Supplied records |

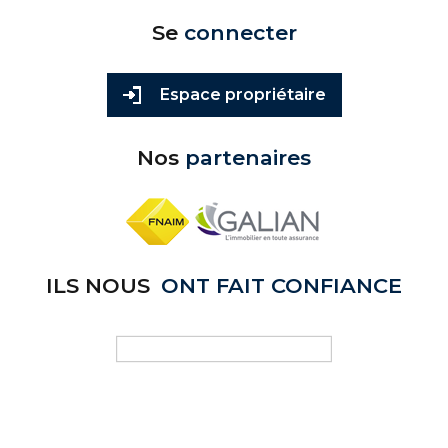
Se
connecter
Espace propriétaire
Nos
partenaires
ILS NOUS
ONT FAIT CONFIANCE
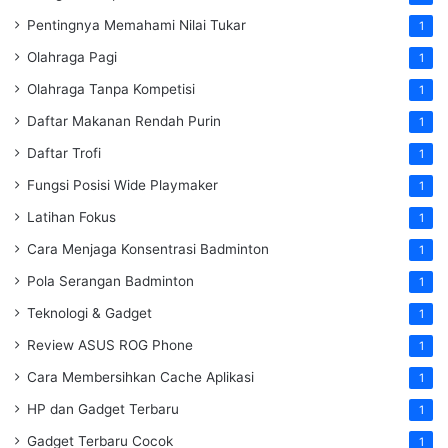
Pentingnya Memahami Nilai Tukar
1
Olahraga Pagi
1
Olahraga Tanpa Kompetisi
1
Daftar Makanan Rendah Purin
1
Daftar Trofi
1
Fungsi Posisi Wide Playmaker
1
Latihan Fokus
1
Cara Menjaga Konsentrasi Badminton
1
Pola Serangan Badminton
1
Teknologi & Gadget
1
Review ASUS ROG Phone
1
Cara Membersihkan Cache Aplikasi
1
HP dan Gadget Terbaru
1
Gadget Terbaru Cocok
1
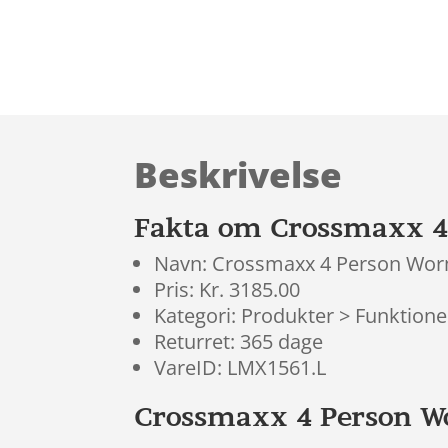
Beskrivelse
Fakta om Crossmaxx 
Navn: Crossmaxx 4 Person Wo
Pris: Kr. 3185.00
Kategori: Produkter > Funktionel
Returret: 365 dage
VareID: LMX1561.L
Crossmaxx 4 Person 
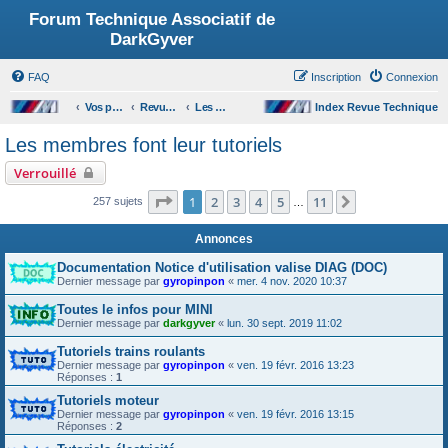
Forum Technique Associatif de
DarkGyver
FAQ
Inscription
Connexion
Accueil du forum
Vos problèmes techniques
Revue tech Tutoriels et les indispensables
Les membres font leur tutoriels
Index Revue Technique
Les membres font leur tutoriels
Verrouillé
Page
1
sur
11
1
2
3
4
5
11
Suivant
257 sujets
…
Annonces
Documentation Notice d'utilisation valise DIAG (DOC)
Dernier message par
gyropinpon
«
mer. 4 nov. 2020 10:37
Toutes le infos pour MINI
Dernier message par
darkgyver
«
lun. 30 sept. 2019 11:02
Tutoriels trains roulants
Dernier message par
gyropinpon
«
ven. 19 févr. 2016 13:23
Réponses :
1
Tutoriels moteur
Dernier message par
gyropinpon
«
ven. 19 févr. 2016 13:15
Réponses :
2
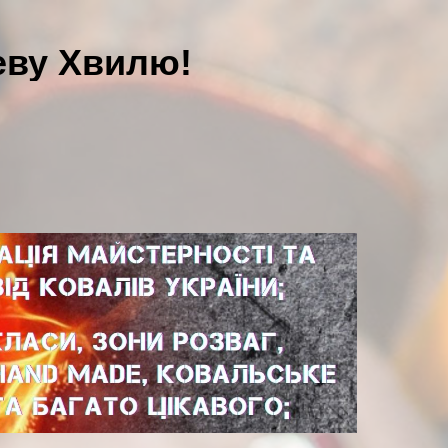
еву Хвилю!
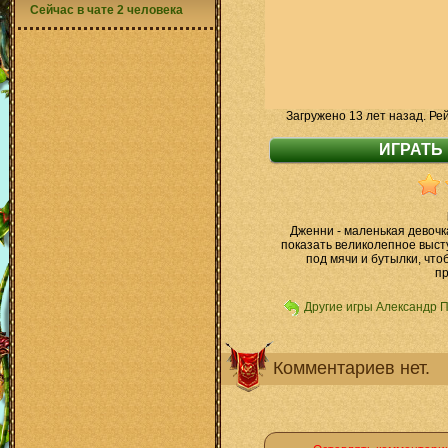
Сейчас в чате 2 человека
Загружено 13 лет назад. Ре
Дженни - маленькая девочка
показать великолепное выст
под мячи и бутылки, что
пр
Другие игры Александр 
Комментариев нет.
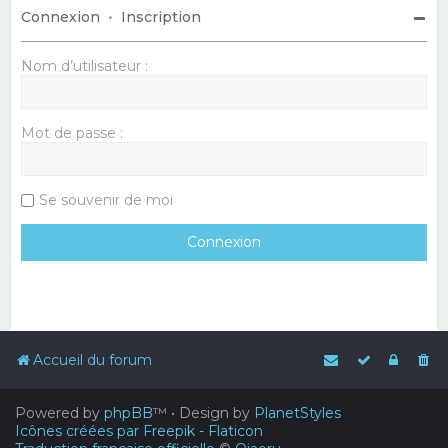
Connexion
•
Inscription
Nom d’utilisateur :
Mot de passe :
Se souvenir de moi
Accueil du forum
Powered by
phpBB
™
• Design by
PlanetStyles
Icônes créées par Freepik - Flaticon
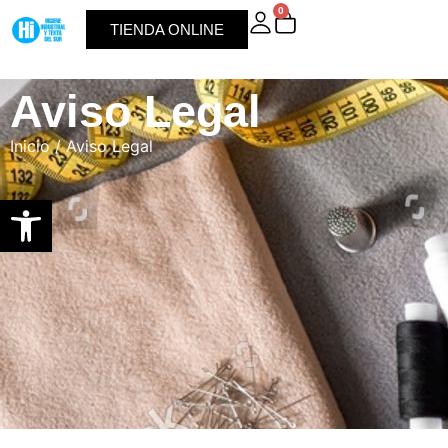
0
TIENDA ONLINE
Aviso Legal
Inicio
/ Aviso Legal
Abrir barra de herramientas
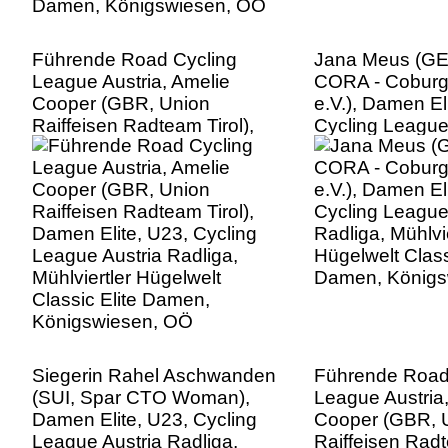
Führende Road Cycling
Jana Meus (G
League Austria, Amelie
CORA - Coburg
Cooper (GBR, Union
e.V.), Damen El
Raiffeisen Radteam Tirol),
Cycling League
Damen Elite, U23, Cycling
Radliga, Mühlvie
League Austria Radliga,
Hügelwelt Class
Mühlviertler Hügelwelt
Damen, Königs
Classic Elite Damen,
Königswiesen, OÖ
Siegerin Rahel Aschwanden
Führende Road
(SUI, Spar CTO Woman),
League Austria
Damen Elite, U23, Cycling
Cooper (GBR, 
League Austria Radliga,
Raiffeisen Radt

About this exercise | Extract from the material above the stretch running from the line containing "Tutoriels moteur" through the line containing "Se souvenir de moi". Keep the text exact and the pictures out.

Solution |
Tutoriels moteur
Dernier message par
gyropinpon
«
ven. 19 févr. 2016 13:15
Réponses :
2
еву Хвилю!
Сейчас в чате 2 человека
Загружено 13 лет назад. Ре
Дженни - маленькая девочка
показать великолепное выст
под мячи и бутылки, что
пр
Другие игры Александр 
Комментариев нет.
Connexion
•
Inscription
Nom d’utilisateur :
Mot de passe :
Se souvenir de moi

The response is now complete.